Industry groups like the NAHB and the National Realtors Association (NAR) have called on Congress to quickly extend the NFIP’s funding before it expires on September 30, warning that a government closure could hurt the real estate sector, which accounts for nearly 20 percent of the U.S. economy.
“What the housing market needs now is stability and certainty,” the NAHB told lawmakers in a Tuesday letter sent to House and Senate leaders. “Uncertainty over whether the NFIP will lapse, coupled with the growing possibility of a government shutdown, may have a significant negative economic effect on home builders, home buyers and renters.”
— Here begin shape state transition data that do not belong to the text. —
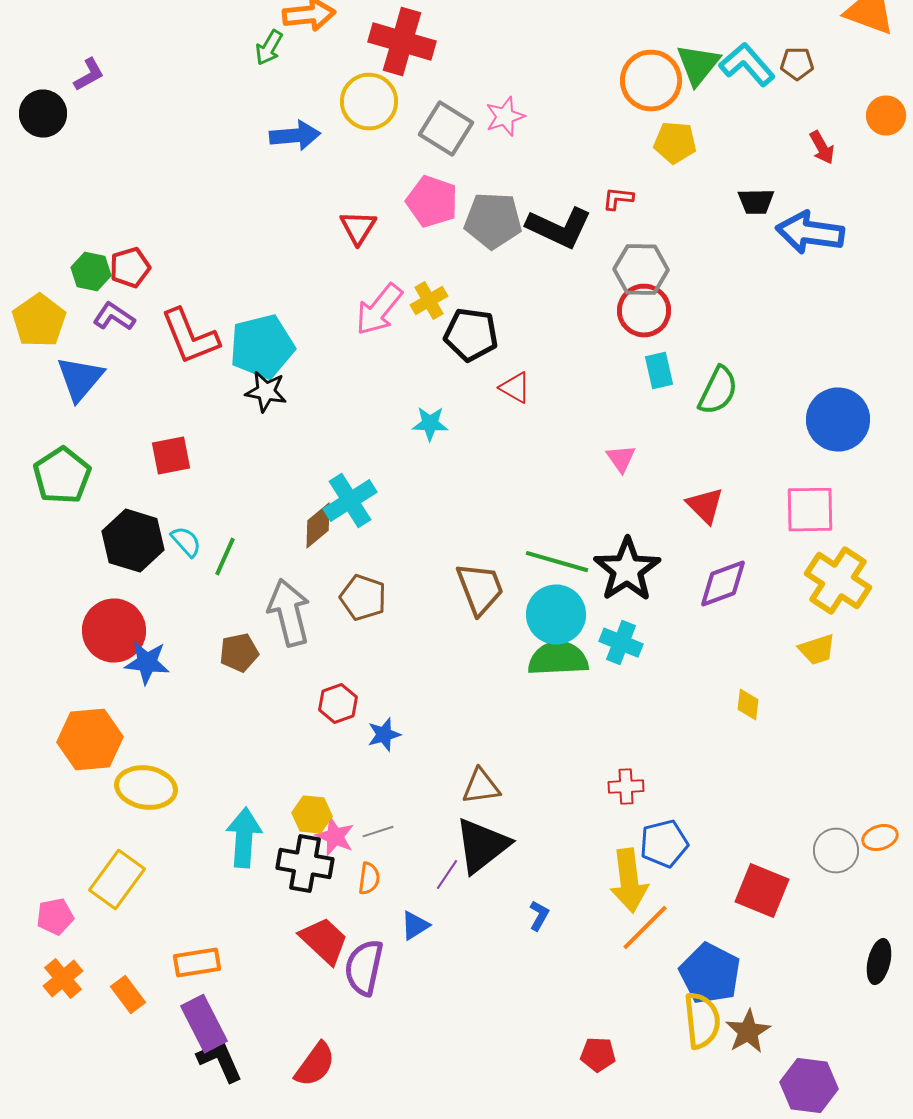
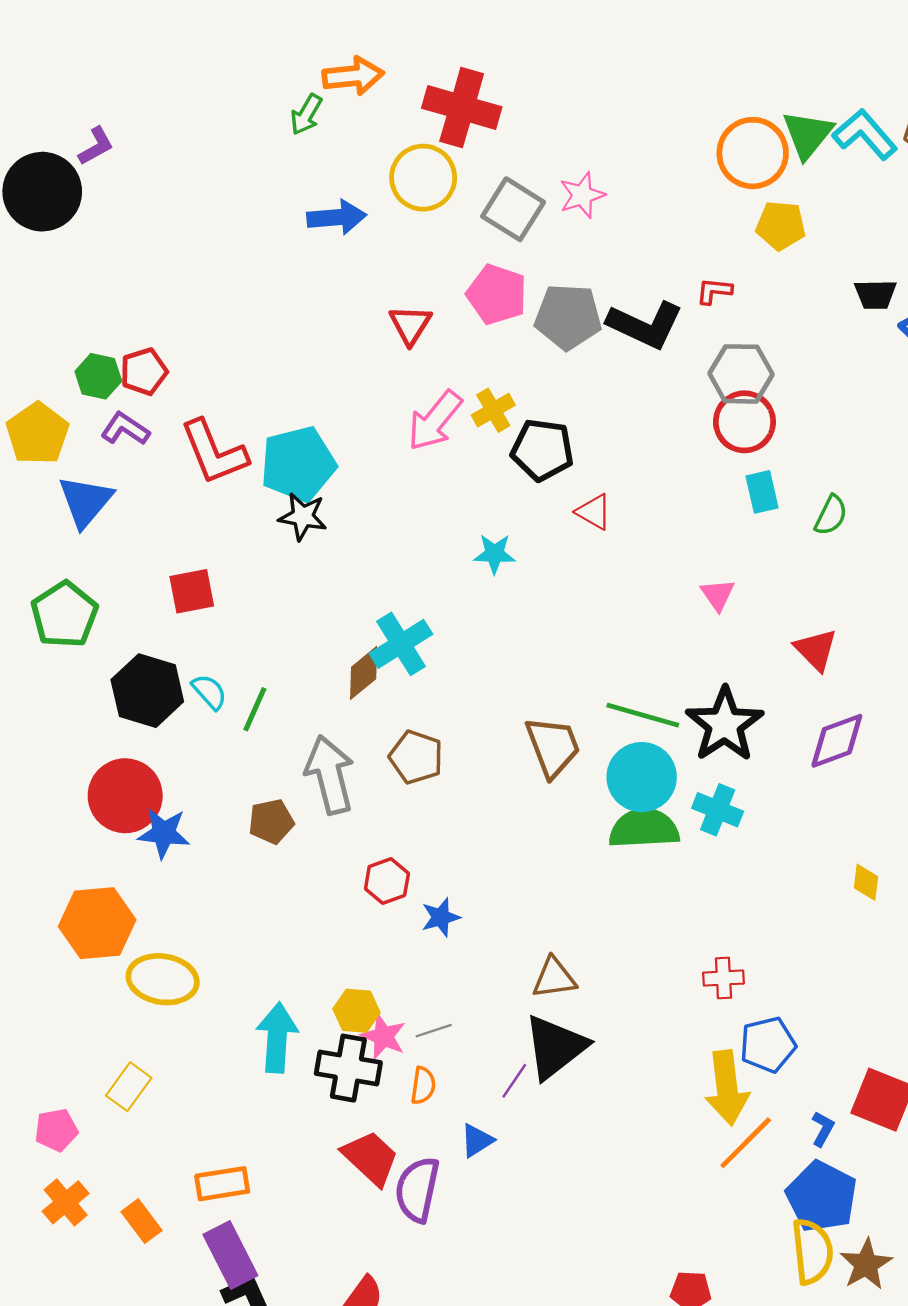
black circle: (43, 114) -> (42, 192), size x1.4
green semicircle: (718, 391) -> (831, 515), size x0.7
yellow rectangle: (117, 880) -> (129, 1087), size x0.7
blue L-shape: (539, 916) -> (823, 1129), moved

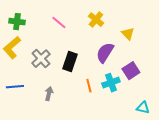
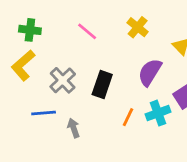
orange line: (89, 86) -> (128, 117), turned 40
blue line: (15, 87) -> (44, 113), moved
gray arrow: (49, 94) -> (74, 128), turned -32

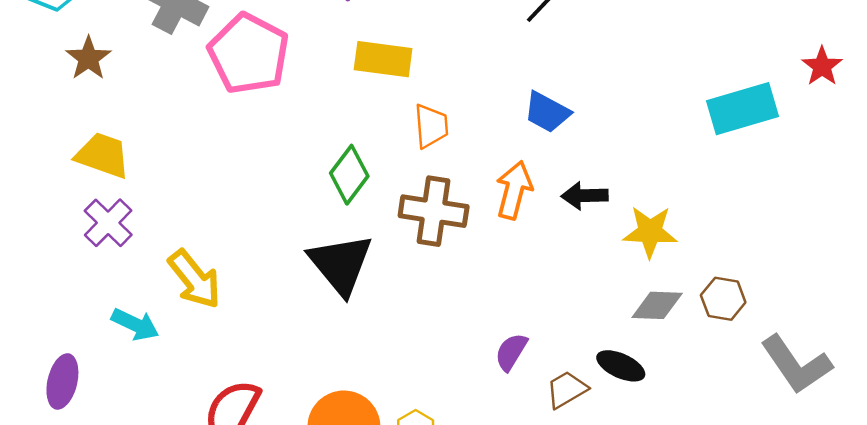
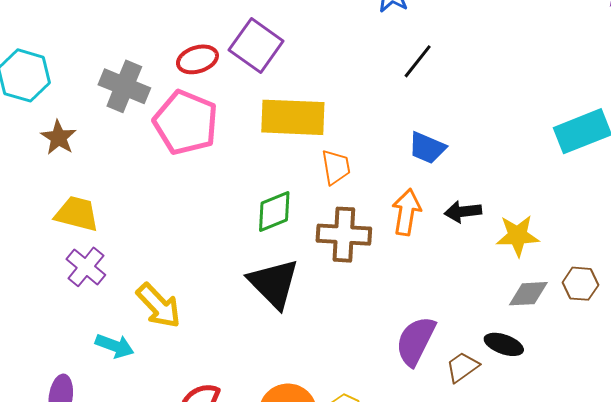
yellow rectangle: (383, 59) -> (293, 117), size x1.4
green diamond: (349, 175) -> (274, 212), turned 36
purple semicircle: (511, 352) -> (416, 341), size x1.6

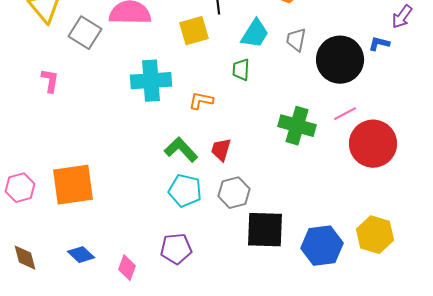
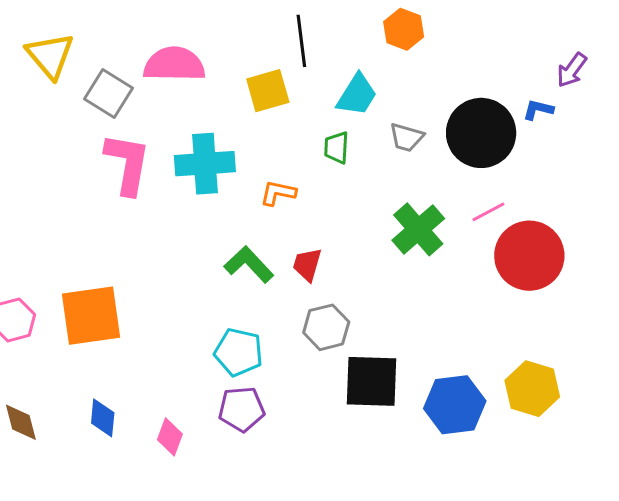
gray trapezoid: (296, 40) -> (407, 137), moved, turned -85
pink L-shape: (50, 81) -> (128, 164), moved, size x1.8
green cross: (297, 126) -> (418, 229), turned 33
cyan pentagon: (185, 191) -> (239, 352), moved
blue diamond: (81, 255) -> (103, 418), turned 52

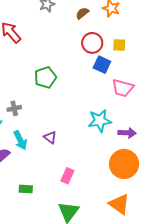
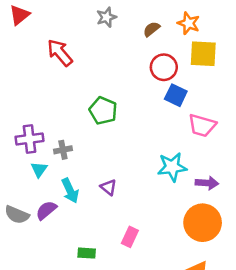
yellow square: (119, 45) -> (203, 54), moved, size x1.6
green pentagon: (45, 77) -> (103, 111), turned -30
green rectangle: (26, 189) -> (87, 253), moved

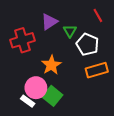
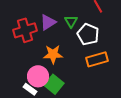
purple triangle: (49, 22) -> (48, 22), moved
orange star: (51, 65) -> (53, 54), turned 30

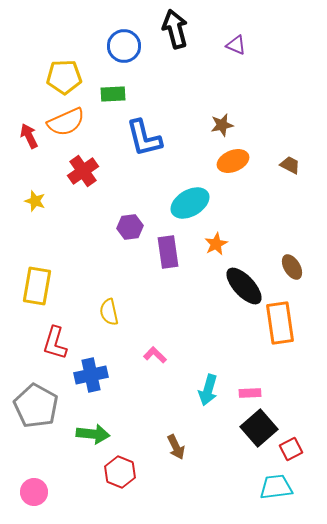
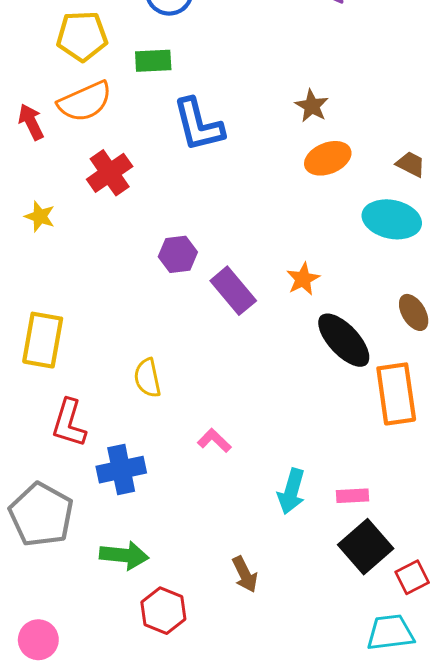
brown star: (222, 125) -> (312, 106), turned -30
cyan ellipse: (190, 203) -> (392, 219), moved, turned 42
purple rectangle: (168, 252) -> (233, 291), turned -32

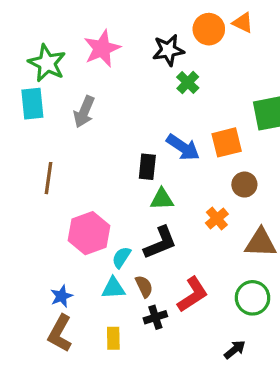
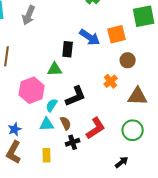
green triangle: (162, 199) -> (55, 69), moved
Various economic headwinds have already made it more difficult for Americans to buy property in recent years. Mortgage interest rates hit the highest level since December 2000 last week, increasing to 7.41 percent in the week ending September 22, according to a Mortgage Bankers Association report released Tuesday. Those skyrocketing rates have driven mortgage demand down to a 27-year low.
“To this end, we urge Congress to consider the effects of a government shutdown on federal programs that directly support the construction of new housing, help buyers or renters access housing, or provide federal permits that may be required for construction,” the NAHB wrote on Tuesday.
Senator Bill Cassidy , who introduced a bipartisan bill in June that would reauthorize the NFIP for five years, told Newsweek in a statement that the current program is “unfair” because of the obstacles it presents homeowners.
“From a Louisiana perspective, NFIP allows working families to live where they need to work. This is critical to the industries producing the fuels, chemicals, and plastics that support the rest of the U.S. economy. The current program is unfair to these homeowners in terms of the lack of transparency and possibly the poor calculation of risk,” Cassidy said.
NAR noted that since 2017, NFIP’s authority to write flood insurance has been extended 25 times, suggesting that it would be possible for lawmakers to once again step in and allow the program to issue new policies for prospective home buyers.
“It is important to put this possible shutdown in perspective,” NAR Chief Advocacy Officer Shannon McGahn said in a Tuesday statement. “The U.S. has lived through 22 government shutdowns in the last 50 years. The longer the shutdown, the more harm done.”
“One thing is for sure: In a shutdown, no one wins,” McGahn said.
Update 09/27/23, 11:38 a.m. ET: This article was updated with comment from Senator Bill Cassidy.